++++ RECORDS TO USE
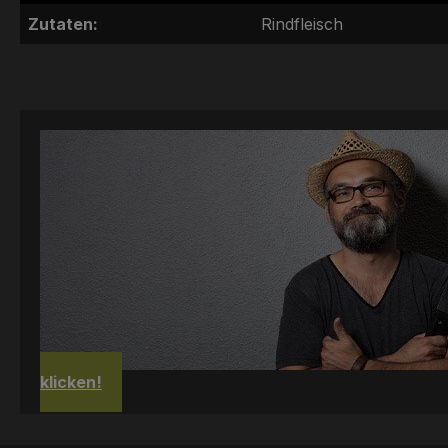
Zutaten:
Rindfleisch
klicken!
++++++++
++++ RECORDS TO USE
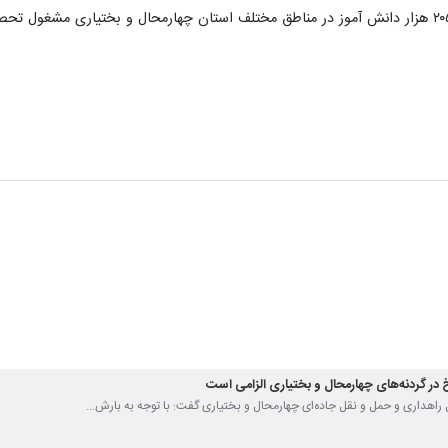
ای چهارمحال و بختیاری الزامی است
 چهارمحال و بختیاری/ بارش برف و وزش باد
++++++++
_TASK STATEMENT:_
Could you write out, exactly as they stand, only the lines above that begin at the line with "ای چهارمحال و بختیاری الزامی است" and stop after the line with "چهارمحال و بختیاری/ بارش برف و وزش باد"?

_EXERCISE RESPONSE:_
ای چهارمحال و بختیاری الزامی است
 چهارمحال و بختیاری/ بارش برف و وزش باد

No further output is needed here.